Saturday, June 8, 2013

TOP Secret NSA Project - PRISIM: Records all activity you do on Facebook, Google, Yahoo, YouTube, and your email, and your phone

41-slide PowerPoint presentation outlining PRISM
Google and Facebook DID allow NSA access to data and were in talks to set up 'spying rooms' despite denials by Zuckerberg and Page over PRISM project.

It was claimed that the Silicon Valley companies involved in the PRISM program are Apple, Facebook, Microsoft, Google, Yahoo, YouTube, Skype, AOL and the lesser known Internet company PalTalk, which has hosted a lot of traffic during the Arab Spring and the on-going Syrian civil war.

However, only Facebook and Google have been shown to have worked toward creating 'online rooms' in which to share data with the government, according to the New York Times report.

The 41-slide PowerPoint presentation outlining PRISM was leaked to the media by a career intelligence officer, which the Post says had 'firsthand experience with these system, and horror at their capabilities.'
The unnamed whistle-blower reportedly said he was driven by the desire to expose the government’s ‘gross intrusion on privacy.'

41-slide PowerPoint presentation outlining PRISM

'They quite literally can watch your ideas form as you type,' the officer said.
The bombshell allegations come one day after it was revealed that the NSA has been collecting telephone records of millions of U.S. Verizon customers.

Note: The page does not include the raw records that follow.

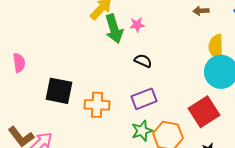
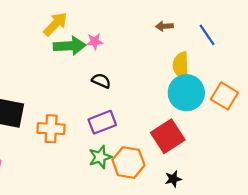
green arrow: (114, 29) -> (70, 46), turned -76

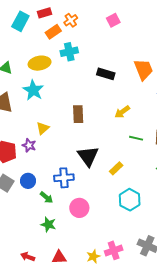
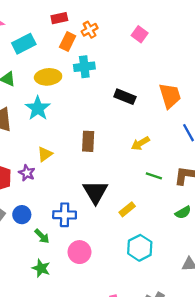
pink square: (113, 20) -> (140, 34), turned -32
cyan rectangle: (20, 21) -> (24, 44), moved, turned 30
orange rectangle: (53, 32) -> (68, 41), turned -35

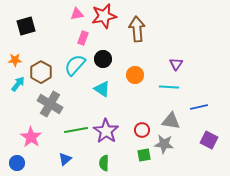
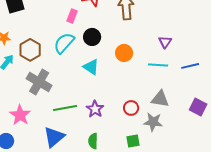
blue line: (199, 107) -> (190, 66), moved
purple star: (106, 131) -> (95, 109), size x0.7
purple square: (209, 140) -> (198, 107), moved
green square: (144, 155) -> (133, 141), moved
blue triangle: (65, 159) -> (54, 137), size x1.6

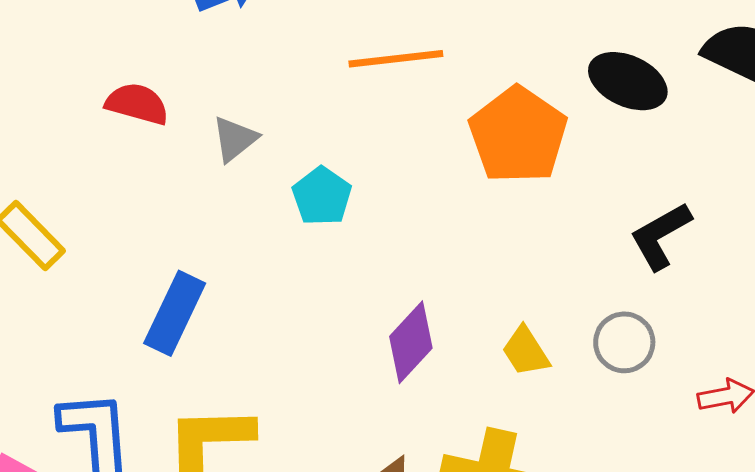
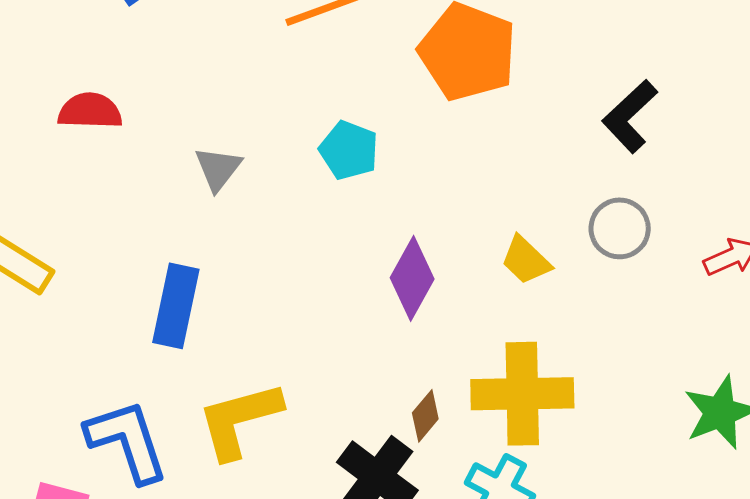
gray triangle: (235, 139) -> (218, 169), moved
cyan pentagon: (322, 196) -> (349, 150), moved

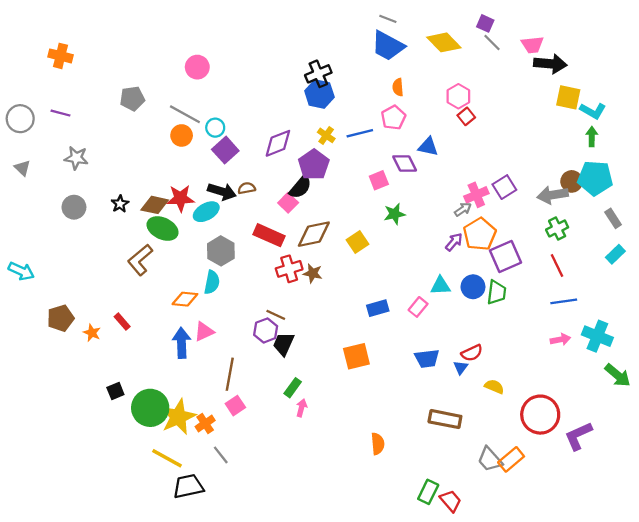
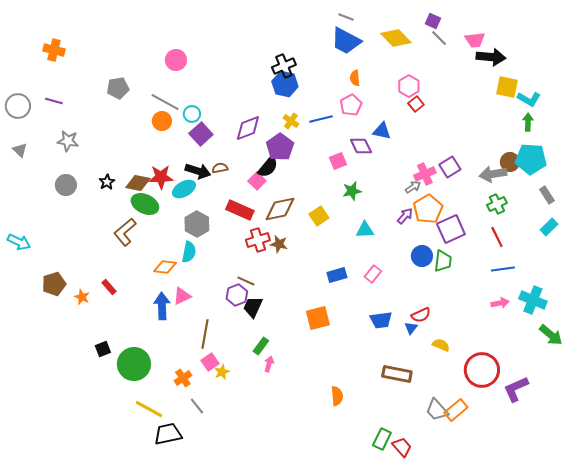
cyan triangle: (440, 286) -> (365, 230), moved
yellow star: (178, 417) -> (222, 372), moved, size x0.5

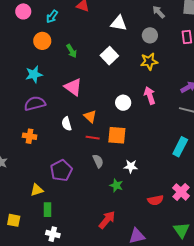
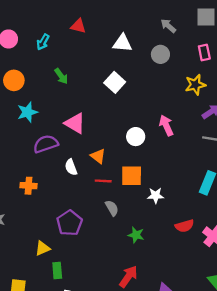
orange circle: (42, 41) -> (14, 80), moved
green arrow: (72, 51) -> (61, 76), moved
yellow star: (149, 61) -> (195, 85), moved
purple semicircle: (35, 104) -> (46, 144), moved
white star: (131, 166) -> (156, 196), moved
red semicircle: (155, 200) -> (184, 226), moved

Mark Zuckerberg of Facebook and Larry Page of Google both strongly denied giving unfettered access to user data to U.S. officials, but it turns out both companies have, in fact, cooperated with governments requests.

Zuckerberg denied his company's link to secret government data-sharing scheme PRISM on Friday in a blustery posted message that described allegations that Facebook gave 'US or any other government direct access to our servers' as 'outrageous.'

41-slide PowerPoint presentation outlining PRISM

Now, sources tell the New York Times that both Facebook and Google discussed plans to create secure portals for the government 'like a digital version of the secure physical rooms that have long existed for classified information' with U.S. officials.

Companies are legally required by the Foreign Intelligence Surveillance Act to hand over whatever information the government asks for under the law.

But, as the New York Times reports, they are not required to make it easier for the government to get that information. This, however, appears to be what they've planned to do.